**Problem statement:** Word for word, reproduce the records, keeping none of the pictures.

'''

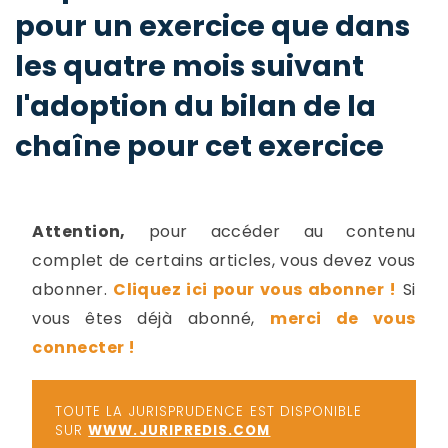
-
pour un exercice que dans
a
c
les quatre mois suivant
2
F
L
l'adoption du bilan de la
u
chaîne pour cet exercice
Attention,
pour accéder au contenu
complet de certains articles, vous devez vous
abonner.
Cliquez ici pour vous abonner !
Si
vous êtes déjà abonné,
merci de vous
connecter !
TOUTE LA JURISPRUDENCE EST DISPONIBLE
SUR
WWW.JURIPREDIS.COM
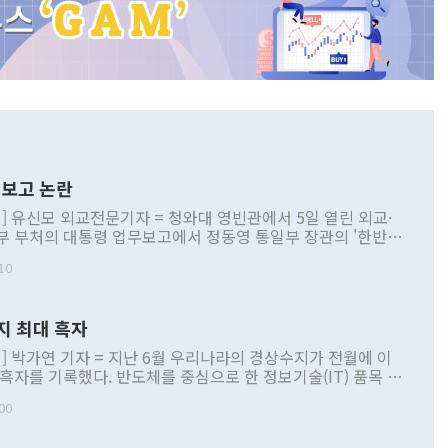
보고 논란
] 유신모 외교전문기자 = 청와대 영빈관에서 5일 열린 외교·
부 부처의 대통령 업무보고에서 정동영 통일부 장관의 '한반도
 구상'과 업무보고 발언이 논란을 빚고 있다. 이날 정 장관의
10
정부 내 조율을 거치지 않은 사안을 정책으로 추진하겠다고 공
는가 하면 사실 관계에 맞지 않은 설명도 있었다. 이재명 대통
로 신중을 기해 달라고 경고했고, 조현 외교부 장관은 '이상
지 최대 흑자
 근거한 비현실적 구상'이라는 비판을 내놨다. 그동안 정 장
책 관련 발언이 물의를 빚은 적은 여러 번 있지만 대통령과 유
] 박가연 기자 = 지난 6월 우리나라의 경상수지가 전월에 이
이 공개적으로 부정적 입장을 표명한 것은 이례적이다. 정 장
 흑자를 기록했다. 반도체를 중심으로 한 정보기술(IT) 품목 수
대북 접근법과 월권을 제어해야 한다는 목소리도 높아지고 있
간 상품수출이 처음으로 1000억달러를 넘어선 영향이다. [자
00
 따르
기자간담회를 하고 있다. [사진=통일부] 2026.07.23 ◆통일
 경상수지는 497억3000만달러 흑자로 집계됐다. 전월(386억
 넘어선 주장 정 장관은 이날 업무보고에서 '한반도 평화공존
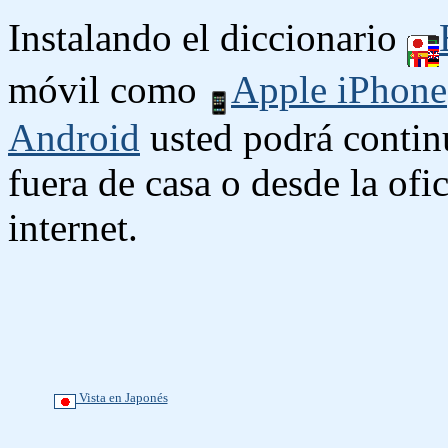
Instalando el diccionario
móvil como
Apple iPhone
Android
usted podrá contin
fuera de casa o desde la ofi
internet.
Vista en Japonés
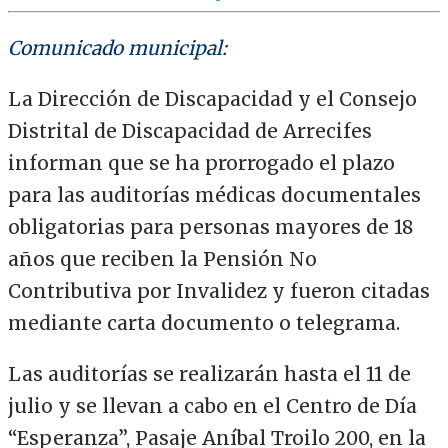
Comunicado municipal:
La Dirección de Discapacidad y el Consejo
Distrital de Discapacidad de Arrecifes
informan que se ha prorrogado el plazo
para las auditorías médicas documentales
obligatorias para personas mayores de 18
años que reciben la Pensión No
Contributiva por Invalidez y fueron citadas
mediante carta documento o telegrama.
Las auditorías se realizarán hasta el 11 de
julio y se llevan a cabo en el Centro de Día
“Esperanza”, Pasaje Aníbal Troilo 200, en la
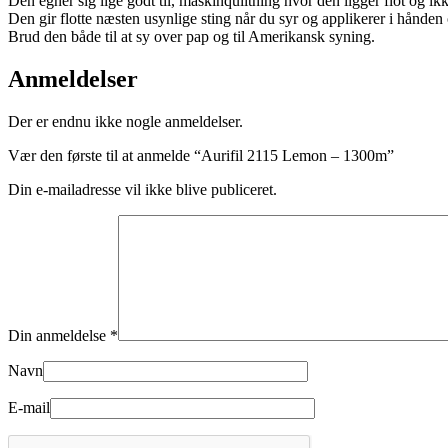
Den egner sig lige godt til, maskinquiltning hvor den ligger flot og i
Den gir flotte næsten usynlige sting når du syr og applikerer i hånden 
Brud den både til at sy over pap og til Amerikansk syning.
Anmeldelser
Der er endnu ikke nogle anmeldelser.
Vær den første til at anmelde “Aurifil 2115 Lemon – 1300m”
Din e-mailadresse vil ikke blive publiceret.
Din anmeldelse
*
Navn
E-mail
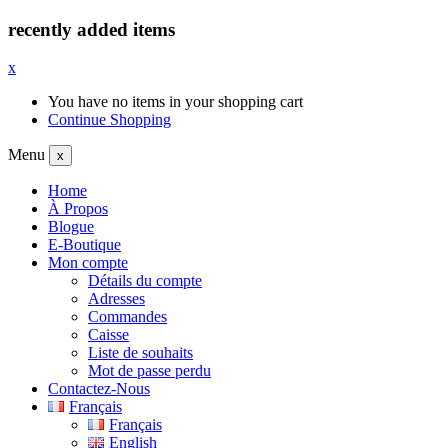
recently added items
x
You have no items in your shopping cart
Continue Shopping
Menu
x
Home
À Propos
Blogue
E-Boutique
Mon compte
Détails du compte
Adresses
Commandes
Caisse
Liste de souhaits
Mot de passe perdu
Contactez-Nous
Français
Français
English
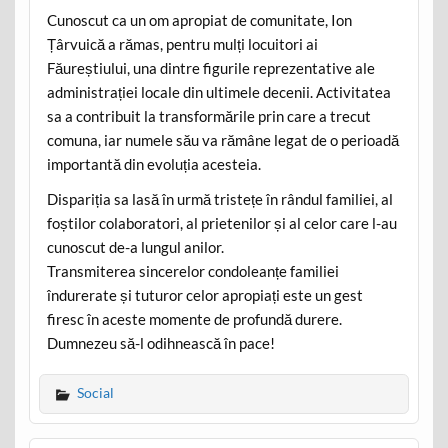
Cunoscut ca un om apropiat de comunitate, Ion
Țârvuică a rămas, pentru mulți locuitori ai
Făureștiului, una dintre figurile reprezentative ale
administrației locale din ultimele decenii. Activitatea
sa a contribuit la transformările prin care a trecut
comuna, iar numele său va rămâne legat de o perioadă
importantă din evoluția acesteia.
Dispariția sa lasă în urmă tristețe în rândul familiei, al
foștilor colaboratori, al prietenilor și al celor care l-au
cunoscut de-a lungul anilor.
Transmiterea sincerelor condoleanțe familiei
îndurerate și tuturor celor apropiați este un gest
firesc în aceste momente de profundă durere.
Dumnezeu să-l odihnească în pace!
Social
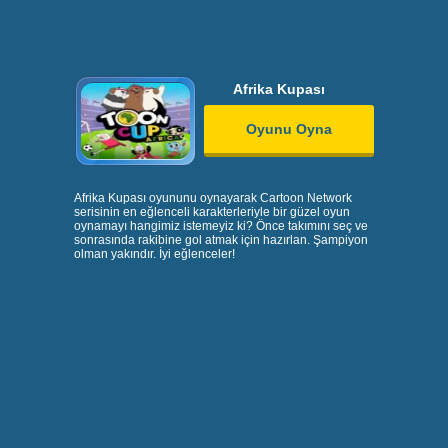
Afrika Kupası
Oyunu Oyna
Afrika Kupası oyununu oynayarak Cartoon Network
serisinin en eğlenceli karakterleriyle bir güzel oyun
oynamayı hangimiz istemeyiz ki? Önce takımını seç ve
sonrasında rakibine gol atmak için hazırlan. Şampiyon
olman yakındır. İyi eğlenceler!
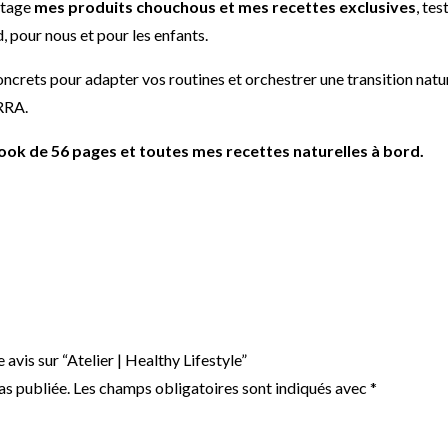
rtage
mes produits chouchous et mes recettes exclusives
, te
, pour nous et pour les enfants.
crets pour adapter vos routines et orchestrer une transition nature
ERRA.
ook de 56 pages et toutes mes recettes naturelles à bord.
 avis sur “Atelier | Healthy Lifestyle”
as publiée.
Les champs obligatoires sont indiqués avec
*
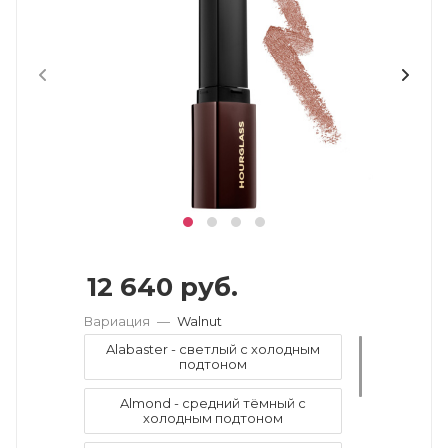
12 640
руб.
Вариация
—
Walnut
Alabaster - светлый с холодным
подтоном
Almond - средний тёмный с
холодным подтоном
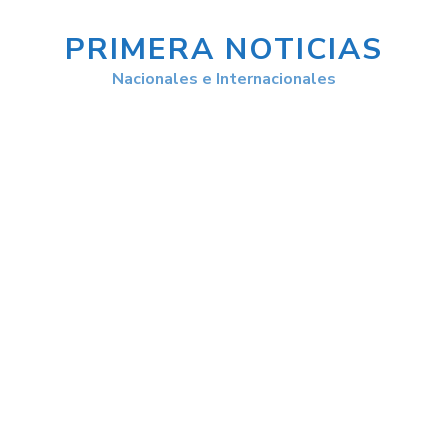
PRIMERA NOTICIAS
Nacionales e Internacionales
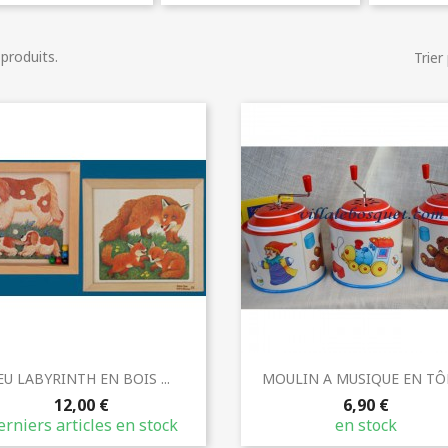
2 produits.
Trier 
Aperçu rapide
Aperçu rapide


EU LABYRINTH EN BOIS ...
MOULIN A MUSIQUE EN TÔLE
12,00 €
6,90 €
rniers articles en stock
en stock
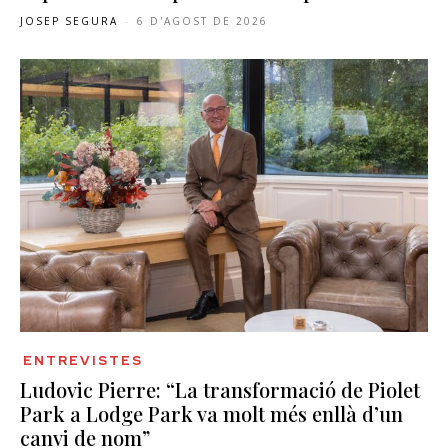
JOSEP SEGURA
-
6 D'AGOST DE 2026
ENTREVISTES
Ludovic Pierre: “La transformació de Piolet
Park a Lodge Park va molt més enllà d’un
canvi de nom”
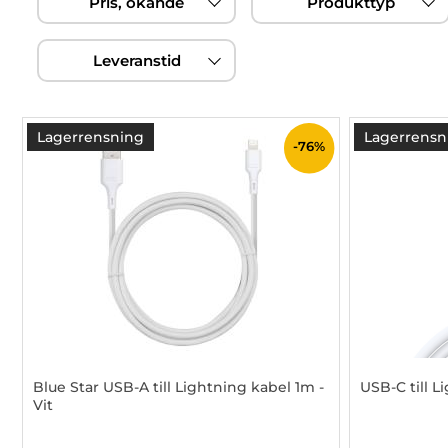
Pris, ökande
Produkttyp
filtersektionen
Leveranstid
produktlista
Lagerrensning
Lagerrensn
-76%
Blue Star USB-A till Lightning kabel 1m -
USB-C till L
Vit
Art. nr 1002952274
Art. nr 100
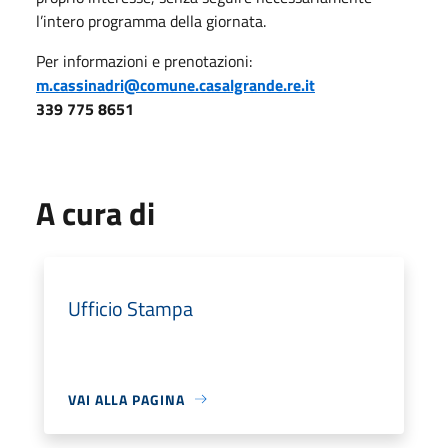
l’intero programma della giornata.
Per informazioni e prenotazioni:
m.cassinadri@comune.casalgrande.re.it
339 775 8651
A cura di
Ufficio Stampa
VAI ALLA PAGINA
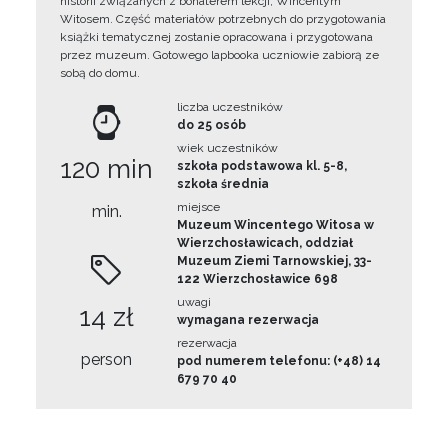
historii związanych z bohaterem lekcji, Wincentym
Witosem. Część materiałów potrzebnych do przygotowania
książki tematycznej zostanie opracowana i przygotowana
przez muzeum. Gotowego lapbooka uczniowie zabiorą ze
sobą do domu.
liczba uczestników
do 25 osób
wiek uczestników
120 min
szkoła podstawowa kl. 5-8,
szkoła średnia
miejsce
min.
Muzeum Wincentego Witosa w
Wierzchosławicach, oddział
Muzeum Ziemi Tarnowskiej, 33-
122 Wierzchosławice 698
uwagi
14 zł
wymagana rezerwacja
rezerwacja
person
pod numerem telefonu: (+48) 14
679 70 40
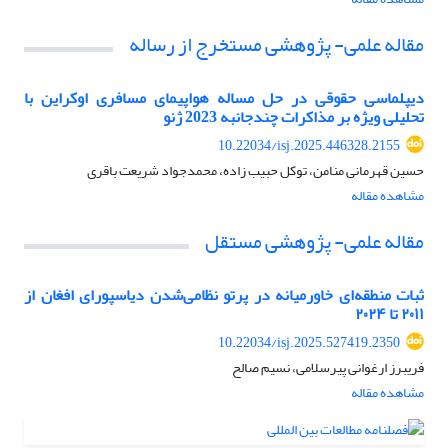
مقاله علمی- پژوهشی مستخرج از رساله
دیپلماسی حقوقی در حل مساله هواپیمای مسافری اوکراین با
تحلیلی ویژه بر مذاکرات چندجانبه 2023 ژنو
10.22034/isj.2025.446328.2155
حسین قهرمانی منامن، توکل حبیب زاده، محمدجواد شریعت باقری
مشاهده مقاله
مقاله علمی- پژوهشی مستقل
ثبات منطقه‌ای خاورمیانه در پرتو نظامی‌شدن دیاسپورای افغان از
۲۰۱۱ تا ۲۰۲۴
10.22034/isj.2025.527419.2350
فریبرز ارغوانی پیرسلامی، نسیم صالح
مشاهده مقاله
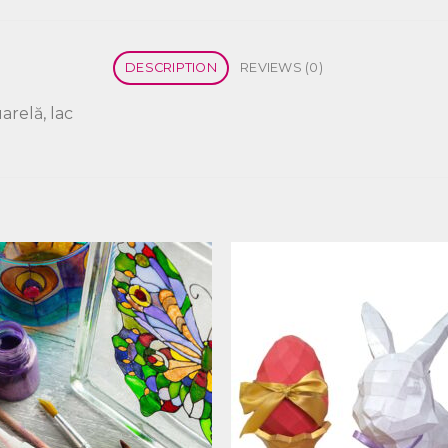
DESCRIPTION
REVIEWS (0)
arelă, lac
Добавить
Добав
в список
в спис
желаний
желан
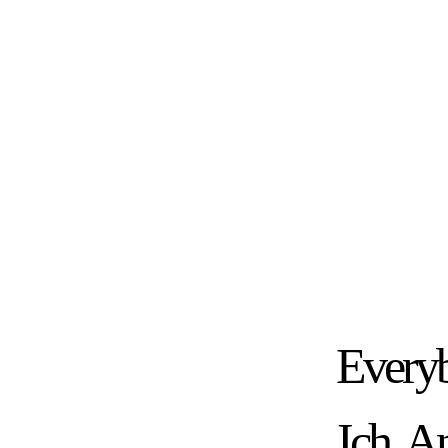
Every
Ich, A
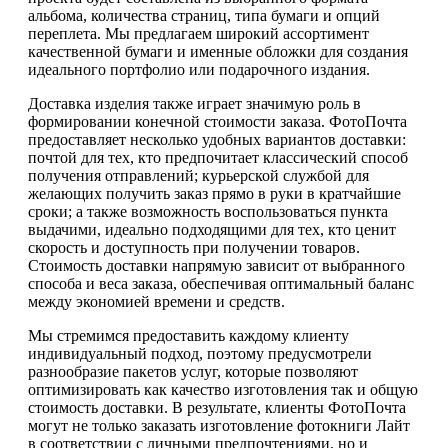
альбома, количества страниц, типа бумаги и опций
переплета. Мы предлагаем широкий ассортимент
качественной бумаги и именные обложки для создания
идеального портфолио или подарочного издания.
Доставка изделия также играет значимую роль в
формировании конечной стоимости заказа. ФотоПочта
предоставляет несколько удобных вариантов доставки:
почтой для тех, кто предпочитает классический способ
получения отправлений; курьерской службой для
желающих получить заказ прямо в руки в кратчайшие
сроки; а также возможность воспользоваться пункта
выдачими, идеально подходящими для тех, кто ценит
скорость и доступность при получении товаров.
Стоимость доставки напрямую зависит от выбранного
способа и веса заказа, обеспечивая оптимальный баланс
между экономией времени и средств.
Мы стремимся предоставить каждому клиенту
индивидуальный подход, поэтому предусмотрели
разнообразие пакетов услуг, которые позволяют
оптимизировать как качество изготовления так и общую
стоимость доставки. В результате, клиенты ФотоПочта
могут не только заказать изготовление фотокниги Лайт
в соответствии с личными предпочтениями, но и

'''

**Answer to the exercise:**
-
pour un exercice que dans
a
c
les quatre mois suivant
2
F
L
l'adoption du bilan de la
u
chaîne pour cet exercice
Attention,
pour accéder au contenu
complet de certains articles, vous devez vous
abonner.
Cliquez ici pour vous abonner !
Si
vous êtes déjà abonné,
merci de vous
connecter !
TOUTE LA JURISPRUDENCE EST DISPONIBLE
SUR
WWW.JURIPREDIS.COM
보고 논란
] 유신모 외교전문기자 = 청와대 영빈관에서 5일 열린 외교·
부 부처의 대통령 업무보고에서 정동영 통일부 장관의 '한반도
 구상'과 업무보고 발언이 논란을 빚고 있다. 이날 정 장관의
10
정부 내 조율을 거치지 않은 사안을 정책으로 추진하겠다고 공
는가 하면 사실 관계에 맞지 않은 설명도 있었다. 이재명 대통
로 신중을 기해 달라고 경고했고, 조현 외교부 장관은 '이상
지 최대 흑자
 근거한 비현실적 구상'이라는 비판을 내놨다. 그동안 정 장
책 관련 발언이 물의를 빚은 적은 여러 번 있지만 대통령과 유
] 박가연 기자 = 지난 6월 우리나라의 경상수지가 전월에 이
이 공개적으로 부정적 입장을 표명한 것은 이례적이다. 정 장
 흑자를 기록했다. 반도체를 중심으로 한 정보기술(IT) 품목 수
대북 접근법과 월권을 제어해야 한다는 목소리도 높아지고 있
간 상품수출이 처음으로 1000억달러를 넘어선 영향이다. [자
00
 따르
기자간담회를 하고 있다. [사진=통일부] 2026.07.23 ◆통일
 경상수지는 497억3000만달러 흑자로 집계됐다. 전월(386억
 넘어선 주장 정 장관은 이날 업무보고에서 '한반도 평화공존
Instalando el diccionario
móvil como
Apple iPhone
Android
usted podrá contin
fuera de casa o desde la ofi
internet.
Vista en Japonés
Comunicado municipal:
La Dirección de Discapacidad y el Consejo
Distrital de Discapacidad de Arrecifes
informan que se ha prorrogado el plazo
para las auditorías médicas documentales
obligatorias para personas mayores de 18
años que reciben la Pensión No
Contributiva por Invalidez y fueron citadas
mediante carta documento o telegrama.
Las auditorías se realizarán hasta el 11 de
julio y se llevan a cabo en el Centro de Día
“Esperanza”, Pasaje Aníbal Troilo 200, en la
Den egner sig lige godt til, maskinquiltning hvor den ligger flot og i
Den gir flotte næsten usynlige sting når du syr og applikerer i hånden 
Brud den både til at sy over pap og til Amerikansk syning.
Anmeldelser
Der er endnu ikke nogle anmeldelser.
Vær den første til at anmelde “Aurifil 2115 Lemon – 1300m”
Din e-mailadresse vil ikke blive publiceret.
Din anmeldelse
*
Navn
E-mail
recently added items
x
You have no items in your shopping cart
Continue Shopping
Menu
x
Home
À Propos
Blogue
E-Boutique
Mon compte
Détails du compte
Adresses
Commandes
Caisse
Liste de souhaits
Mot de passe perdu
Contactez-Nous
Français
Français
English
Cunoscut ca un om apropiat de comunitate, Ion
Țârvuică a rămas, pentru mulți locuitori ai
Făureștiului, una dintre figurile reprezentative ale
administrației locale din ultimele decenii. Activitatea
sa a contribuit la transformările prin care a trecut
comuna, iar numele său va rămâne legat de o perioadă
importantă din evoluția acesteia.
Dispariția sa lasă în urmă tristețe în rândul familiei, al
foștilor colaboratori, al prietenilor și al celor care l-au
cunoscut de-a lungul anilor.
Transmiterea sincerelor condoleanțe familiei
îndurerate și tuturor celor apropiați este un gest
firesc în aceste momente de profundă durere.
Dumnezeu să-l odihnească în pace!
Social
Afrika Kupası
Oyunu Oyna
Afrika Kupası oyununu oynayarak Cartoon Network
serisinin en eğlenceli karakterleriyle bir güzel oyun
oynamayı hangimiz istemeyiz ki? Önce takımını seç ve
sonrasında rakibine gol atmak için hazırlan. Şampiyon
olman yakındır. İyi eğlenceler!
rtage
mes produits chouchous et mes recettes exclusives
, te
, pour nous et pour les enfants.
crets pour adapter vos routines et orchestrer une transition nature
ERRA.
ook de 56 pages et toutes mes recettes naturelles à bord.
 avis sur “Atelier | Healthy Lifestyle”
as publiée.
Les champs obligatoires sont indiqués avec
*
12 640
руб.
Вариация
—
Walnut
Alabaster - светлый с холодным
подтоном
Almond - средний тёмный с
холодным подтоном
PRIMERA NOTICIAS
Nacionales e Internacionales
2 produits.
Trier 
Aperçu rapide
Aperçu rapide


EU LABYRINTH EN BOIS ...
MOULIN A MUSIQUE EN TÔLE
12,00 €
6,90 €
rniers articles en stock
en stock
JOSEP SEGURA
-
6 D'AGOST DE 2026
ENTREVISTES
Ludovic Pierre: “La transformació de Piolet
Park a Lodge Park va molt més enllà d’un
canvi de nom”
Pris, ökande
Produkttyp
filtersektionen
Leveranstid
produktlista
Lagerrensning
Lagerrensn
-76%
Blue Star USB-A till Lightning kabel 1m -
USB-C till L
Vit
Art. nr 1002952274
Art. nr 100
l’intero programma della giornata.
Per informazioni e prenotazioni:
m.cassinadri@comune.casalgrande.re.it
339 775 8651
A cura di
Ufficio Stampa
VAI ALLA PAGINA
historii związanych z bohaterem lekcji, Wincentym
Witosem. Część materiałów potrzebnych do przygotowania
książki tematycznej zostanie opracowana i przygotowana
przez muzeum. Gotowego lapbooka uczniowie zabiorą ze
sobą do domu.
liczba uczestników
do 25 osób
wiek uczestników
120 min
szkoła podstawowa kl. 5-8,
szkoła średnia
miejsce
min.
Muzeum Wincentego Witosa w
Wierzchosławicach, oddział
Muzeum Ziemi Tarnowskiej, 33-
122 Wierzchosławice 698
uwagi
14 zł
wymagana rezerwacja
rezerwacja
person
pod numerem telefonu: (+48) 14
679 70 40
مقاله علمی- پژوهشی مستخرج از رساله
دیپلماسی حقوقی در حل مساله هواپیمای مسافری اوکراین با
تحلیلی ویژه بر مذاکرات چندجانبه 2023 ژنو
10.22034/isj.2025.446328.2155
حسین قهرمانی منامن، توکل حبیب زاده، محمدجواد شریعت باقری
مشاهده مقاله
مقاله علمی- پژوهشی مستقل
ثبات منطقه‌ای خاورمیانه در پرتو نظامی‌شدن دیاسپورای افغان از
۲۰۱۱ تا ۲۰۲۴
10.22034/isj.2025.527419.2350
فریبرز ارغوانی پیرسلامی، نسیم صالح
مشاهده مقاله
DESCRIPTION
REVIEWS (0)
arelă, lac
Добавить
Добав
в список
в спис
желаний
желан
Every
Ich, A
альбома, количества страниц, типа бумаги и опций
переплета. Мы предлагаем широкий ассортимент
качественной бумаги и именные обложки для создания
идеального портфолио или подарочного издания.
Доставка изделия также играет значимую роль в
формировании конечной стоимости заказа. ФотоПочта
предоставляет несколько удобных вариантов доставки:
почтой для тех, кто предпочитает классический способ
получения отправлений; курьерской службой для
желающих получить заказ прямо в руки в кратчайшие
сроки; а также возможность воспользоваться пункта
выдачими, идеально подходящими для тех, кто ценит
скорость и доступность при получении товаров.
Стоимость доставки напрямую зависит от выбранного
способа и веса заказа, обеспечивая оптимальный баланс
между экономией времени и средств.
Мы стремимся предоставить каждому клиенту
индивидуальный подход, поэтому предусмотрели
разнообразие пакетов услуг, которые позволяют
оптимизировать как качество изготовления так и общую
стоимость доставки. В результате, клиенты ФотоПочта
могут не только заказать изготовление фотокниги Лайт
в соответствии с личными предпочтениями, но и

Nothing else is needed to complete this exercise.